Operation Dataflow

exception dffml.operation.dataflow.InvalidCustomRunDataFlowContext[source]

Thrown when custom inputs for dffml.dataflow.run do not list an input with string as its primitive as the first input.

exception dffml.operation.dataflow.InvalidCustomRunDataFlowOutputs[source]

Thrown when outputs for a custom dffml.dataflow.run do not match that of it’s subflow.

class dffml.operation.dataflow.RunDataFlowConfig(dataflow: dffml.df.types.DataFlow)[source]
no_enforce_immutable()

By default, all properties of a config object are immutable. If you would like to mutate immutable properties, you must explicitly call this method using it as a context manager.

Examples

>>> from dffml import config
>>>
>>> @config
... class MyConfig:
...     C: int
>>>
>>> config = MyConfig(C=2)
>>> with config.no_enforce_immutable():
...     config.C = 1
class dffml.operation.dataflow.run_dataflow(parent: OperationImplementation, ctx: BaseInputSetContext, octx: BaseOrchestratorContext)[source]

Starts a subflow self.config.dataflow and adds inputs in it.

Parameters:

inputs (dict) – The inputs to add to the subflow.

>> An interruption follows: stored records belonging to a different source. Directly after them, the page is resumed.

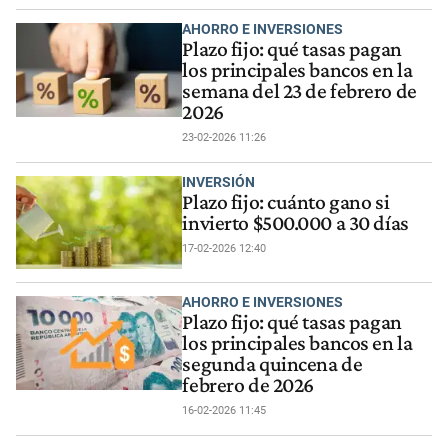
AHORRO E INVERSIONES
Plazo fijo: qué tasas pagan
los principales bancos en la
semana del 23 de febrero de
2026
23-02-2026 11:26
INVERSIÓN
Plazo fijo: cuánto gano si
invierto $500.000 a 30 días
17-02-2026 12:40
AHORRO E INVERSIONES
Plazo fijo: qué tasas pagan
los principales bancos en la
segunda quincena de
febrero de 2026
16-02-2026 11:45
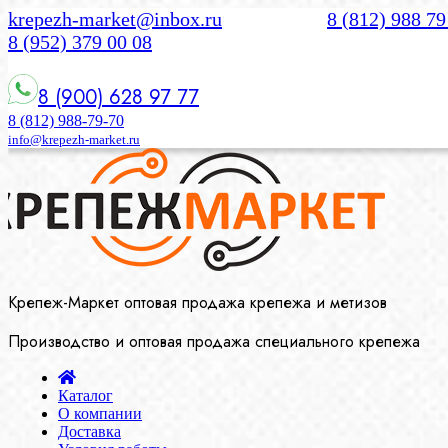
krepezh-market@inbox.ru
8 (812) 988 79
8 (952) 379 00 08
8 (900) 628 97 77
8 (812) 988-79-70
info@krepezh-market.ru
Крепеж-Маркет оптовая продажа крепежа и метизов
Производство и оптовая продажа специального крепежа
Каталог
О компании
Доставка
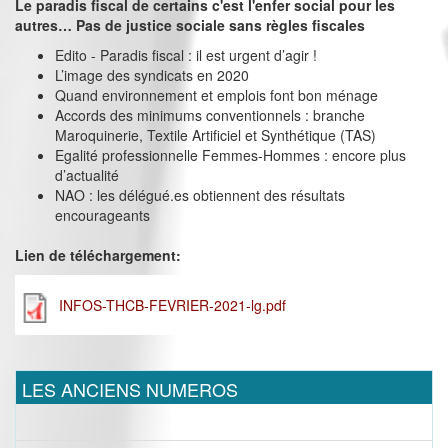
Le paradis fiscal de certains c'est l'enfer social pour les
autres… Pas de justice sociale sans règles fiscales
Edito - Paradis fiscal : il est urgent d’agir !
L’image des syndicats en 2020
Quand environnement et emplois font bon ménage
Accords des minimums conventionnels : branche
Maroquinerie, Textile Artificiel et Synthétique (TAS)
Egalité professionnelle Femmes-Hommes : encore plus
d’actualité
NAO : les délégué.es obtiennent des résultats
encourageants
Lien de téléchargement:
INFOS-THCB-FEVRIER-2021-lg.pdf
LES ANCIENS NUMEROS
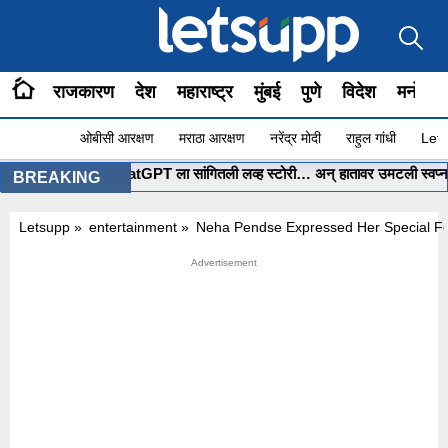
राजकारण
देश
महाराष्ट्र
मुंबई
पुणे
विदेश
मनोरंज
ओबीसी आरक्षण
मराठा आरक्षण
नरेंद्र मोदी
राहुल गांधी
Lets
मुंबईच्या पोरीनं ChatGPT ला सांगितली लव्ह स्टोरी… अन् हातावर उमटली स्वप्नातली लग
BREAKING
Letsupp
»
entertainment
»
Neha Pendse Expressed Her Special Fe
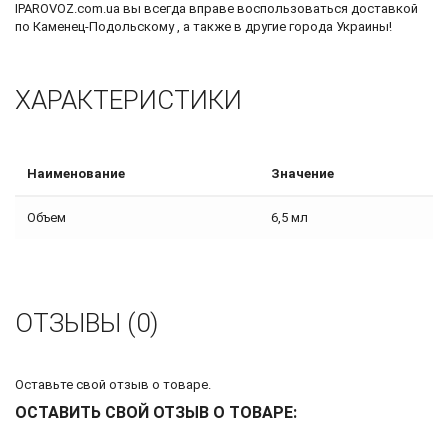
IPAROVOZ.com.ua вы всегда вправе воспользоваться доставкой
по Каменец-Подольскому , а также в другие города Украины!
ХАРАКТЕРИСТИКИ
Наименование
Значение
Объем
6,5 мл
ОТЗЫВЫ (0)
Оставьте свой отзыв о товаре.
ОСТАВИТЬ СВОЙ ОТЗЫВ О ТОВАРЕ:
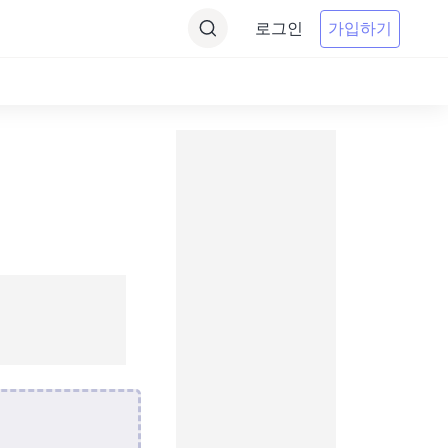
로그인
가입하기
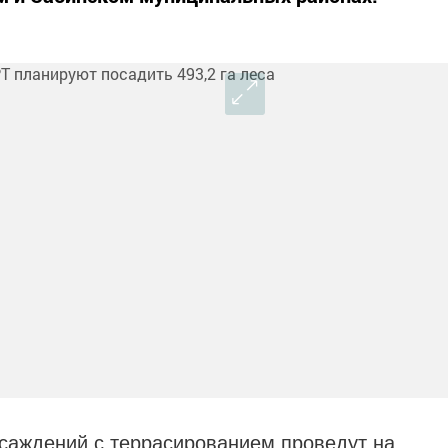
саждений с террасированием проведут на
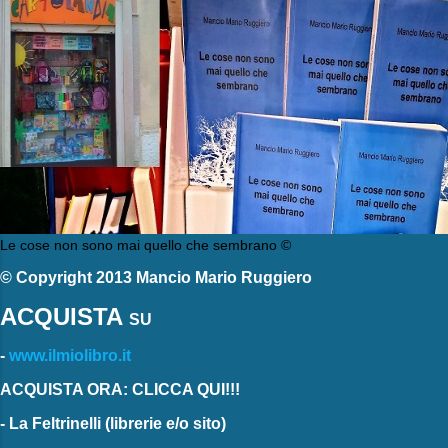
Le cose non sono mai quello che sembrano ©
© Copyright 2013 Mancio Mario Ruggiero
ACQUISTA
SU
-
www.ilmiolibro.it
ACQUISTA ORA: CLICCA QUI!!!
-
La Feltrinelli
(librerie e/o sito)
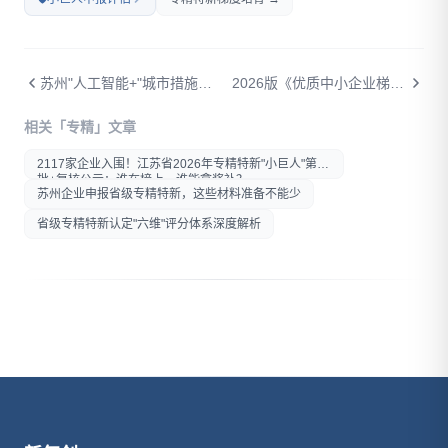
苏州"人工智能+"城市措施出炉：12大方向、最高1亿支持，你家企业能"蹭"到多少？
2026版《优质中小企业梯度培育管理办法》正式发布——专精特新认定迎来新标准（工信部企业〔2026〕2号）
打开微信扫一扫
相关「专精」文章
在微信内打开后分享给好友或
朋友圈
2117家企业入围！江苏省2026年专精特新"小巨人"第八
批+复核公示：谁在榜上，谁能拿奖补？
苏州企业申报省级专精特新，这些材料准备不能少
省级专精特新认定"六维"评分体系深度解析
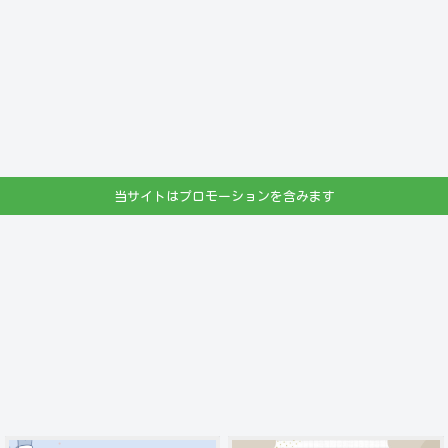
当サイトはプロモーションを含みます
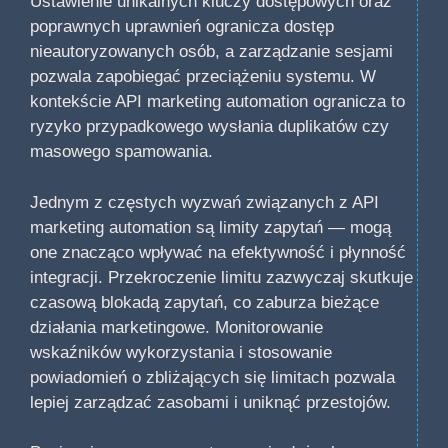
Ustawienie unikalnych kluczy dostępowych oraz
poprawnych uprawnień ogranicza dostęp
nieautoryzowanych osób, a zarządzanie sesjami
pozwala zapobiegać przeciążeniu systemu. W
kontekście API marketing automation ogranicza to
ryzyko przypadkowego wysłania duplikatów czy
masowego spamowania.
Jednym z częstych wyzwań związanych z API
marketing automation są limity zapytań — mogą
one znacząco wpływać na efektywność i płynność
integracji. Przekroczenie limitu zazwyczaj skutkuje
czasową blokadą zapytań, co zaburza bieżące
działania marketingowe. Monitorowanie
wskaźników wykorzystania i stosowanie
powiadomień o zbliżających się limitach pozwala
lepiej zarządzać zasobami i uniknąć przestojów.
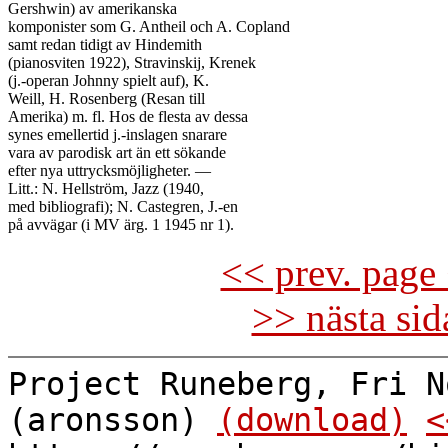
Gershwin) av amerikanska

komponister som G. Antheil och A. Copland

samt redan tidigt av Hindemith

(pianosviten 1922), Stravinskij, Krenek

(j.-operan Johnny spielt auf), K.

Weill, H. Rosenberg (Resan till

Amerika) m. fl. Hos de flesta av dessa

synes emellertid j.-inslagen snarare

vara av parodisk art än ett sökande

efter nya uttrycksmöjligheter. —

Litt.: N. Hellström, Jazz (1940,

med bibliografi); N. Castegren, J.-en

<< prev. page 
>> nästa si
Project Runeberg, Fri N
(aronsson)
(download)
<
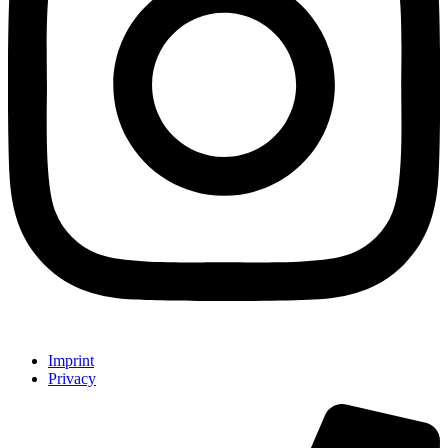
Imprint
Privacy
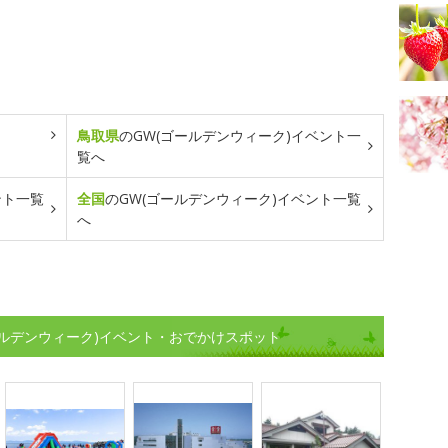
鳥取県
のGW(ゴールデンウィーク)イベント一
覧へ
ント一覧
全国
のGW(ゴールデンウィーク)イベント一覧
へ
ルデンウィーク)イベント・おでかけスポット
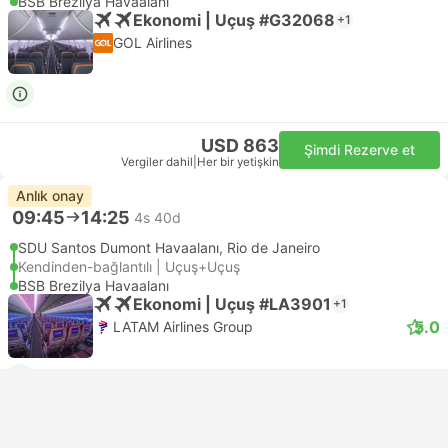
BSB Brezilya Havaalanı
Ekonomi | Uçuş #G32068
+1
GOL Airlines
USD 863
Şimdi Rezerve et
Vergiler dahil
|
Her bir yetişkin
Anlık onay
09:45
14:25
4s 40d
SDU Santos Dumont Havaalanı, Rio de Janeiro
Kendinden-bağlantılı | Uçuş+Uçuş
BSB Brezilya Havaalanı
Ekonomi | Uçuş #LA3901
+1
5.0
LATAM Airlines Group
USD 1684
Şimdi Rezerve et
Vergiler dahil
|
Her bir yetişkin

These should be a key value mapping of the context string to the inputs which should be seeded for that context string.

Returns:

Maps context strings in inputs to output after running through dataflow.

Return type:

dict

Examples

The following shows how to use run dataflow in its default behavior.

>>> import asyncio
>>> from dffml import *
>>>
>>> URL = Definition(name="URL", primitive="string")
>>>
>>> subflow = DataFlow.auto(GetSingle)
>>> subflow.definitions[URL.name] = URL
>>> subflow.seed.append(
...     Input(
...         value=[URL.name],
...         definition=GetSingle.op.inputs["spec"]
...     )
... )
>>>
>>> dataflow = DataFlow.auto(run_dataflow, GetSingle)
>>> dataflow.configs[run_dataflow.op.name] = RunDataFlowConfig(subflow)
>>> dataflow.seed.append(
...     Input(
...         value=[run_dataflow.op.outputs["results"].name],
...         definition=GetSingle.op.inputs["spec"]
...     )
... )
>>>
>>> async def main():
...     async for ctx, results in MemoryOrchestrator.run(dataflow, {
...         "run_subflow": [
...             Input(
...                 value={
...                     "dffml": [
...                         {
...                             "value": "https://github.com/intel/dffml",
...                             "definition": URL.name
...                         }
...                     ]
...                 },
...                 definition=run_dataflow.op.inputs["inputs"]
...             )
...         ]
...     }):
...         print(results)
>>>
>>> asyncio.run(main())
{'flow_results': {'dffml': {'URL': 'https://github.com/intel/dffml'}}}

The following shows how to use run dataflow with custom inputs and outputs. This allows you to run a subflow as if it were an operation.

>>> import asyncio
>>> from dffml import *
>>>
>>> URL = Definition(name="URL", primitive="string")
>>>
>>> @op(
...     inputs={"url": URL},
...     outputs={"last": Definition("last_element_in_path", primitive="string")},
... )
... def last_path(url):
...     return {"last": url.split("/")[-1]}
>>>
>>> subflow = DataFlow.auto(last_path, GetSingle)
>>> subflow.seed.append(
...     Input(
...         value=[last_path.op.outputs["last"].name],
...         definition=GetSingle.op.inputs["spec"],
...     )
... )
>>>
>>> dataflow = DataFlow.auto(run_dataflow, GetSingle)
>>> dataflow.operations[run_dataflow.op.name] = run_dataflow.op._replace(
...     inputs={"URL": URL},
...     outputs={last_path.op.outputs["last"].name: last_path.op.outputs["last"]},
...     expand=[],
... )
>>> dataflow.configs[run_dataflow.op.name] = RunDataFlowConfig(subflow)
>>> dataflow.seed.append(
...     Input(
...         value=[last_path.op.outputs["last"].name],
...         definition=GetSingle.op.inputs["spec"],
...     )
... )
>>> dataflow.update(auto_flow=True)
>>>
>>> async def main():
...     async for ctx, results in MemoryOrchestrator.run(
...         dataflow,
...         {
...             "run_subflow": [
...                 Input(value="https://github.com/intel/dffml", definition=URL)
...             ]
...         },
...     ):
...         print(results)
>>>
>>> asyncio.run(main())
{'last_element_in_path': 'dffml'}
imp

alias of DffmlDataflowRunImplementation

async run(inputs: Dict[str, Any]) Dict[str, Any][source]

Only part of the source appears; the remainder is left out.